[Dataset records]

BEGIN

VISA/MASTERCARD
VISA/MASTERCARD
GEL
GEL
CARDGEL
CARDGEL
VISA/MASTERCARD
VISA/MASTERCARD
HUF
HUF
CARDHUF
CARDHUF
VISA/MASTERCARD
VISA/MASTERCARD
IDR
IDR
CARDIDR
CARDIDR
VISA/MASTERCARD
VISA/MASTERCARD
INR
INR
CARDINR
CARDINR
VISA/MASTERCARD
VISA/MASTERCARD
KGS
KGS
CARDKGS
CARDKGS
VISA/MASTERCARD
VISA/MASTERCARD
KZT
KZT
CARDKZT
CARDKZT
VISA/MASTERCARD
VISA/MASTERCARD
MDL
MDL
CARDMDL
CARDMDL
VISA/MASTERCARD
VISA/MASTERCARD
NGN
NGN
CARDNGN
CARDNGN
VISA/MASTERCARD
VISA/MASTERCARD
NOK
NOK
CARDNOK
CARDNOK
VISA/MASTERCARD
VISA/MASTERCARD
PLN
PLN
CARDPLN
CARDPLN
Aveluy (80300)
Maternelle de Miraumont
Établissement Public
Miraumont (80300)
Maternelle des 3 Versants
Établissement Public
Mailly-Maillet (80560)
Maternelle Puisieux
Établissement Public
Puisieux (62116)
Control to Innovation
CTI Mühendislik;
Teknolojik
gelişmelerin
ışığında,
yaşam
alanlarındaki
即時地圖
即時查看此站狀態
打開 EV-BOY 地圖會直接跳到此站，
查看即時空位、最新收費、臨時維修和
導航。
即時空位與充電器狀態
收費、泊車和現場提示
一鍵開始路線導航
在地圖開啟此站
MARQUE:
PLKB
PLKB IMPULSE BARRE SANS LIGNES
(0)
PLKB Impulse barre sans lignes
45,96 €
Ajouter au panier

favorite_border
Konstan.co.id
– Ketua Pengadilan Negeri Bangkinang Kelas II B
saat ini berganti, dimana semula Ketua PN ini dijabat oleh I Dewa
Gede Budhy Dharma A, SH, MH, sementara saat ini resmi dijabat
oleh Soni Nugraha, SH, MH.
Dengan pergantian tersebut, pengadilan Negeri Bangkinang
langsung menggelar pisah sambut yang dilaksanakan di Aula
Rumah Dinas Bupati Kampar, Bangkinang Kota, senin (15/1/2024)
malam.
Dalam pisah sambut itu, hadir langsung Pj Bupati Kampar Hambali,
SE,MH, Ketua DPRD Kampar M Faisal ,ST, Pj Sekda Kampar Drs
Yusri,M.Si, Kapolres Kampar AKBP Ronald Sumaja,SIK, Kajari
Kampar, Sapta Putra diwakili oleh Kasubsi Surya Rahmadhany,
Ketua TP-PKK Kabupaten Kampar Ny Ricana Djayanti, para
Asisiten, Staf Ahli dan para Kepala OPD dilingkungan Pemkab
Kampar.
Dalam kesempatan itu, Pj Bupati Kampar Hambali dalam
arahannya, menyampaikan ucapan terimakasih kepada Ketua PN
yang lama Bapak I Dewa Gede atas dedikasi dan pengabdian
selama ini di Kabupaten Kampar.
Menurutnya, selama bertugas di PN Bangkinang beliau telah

END

*Problem description*.
All lines holding the word "yang" must be copied from the data.

*Your solution*.
langsung menggelar pisah sambut yang dilaksanakan di Aula
yang lama Bapak I Dewa Gede atas dedikasi dan pengabdian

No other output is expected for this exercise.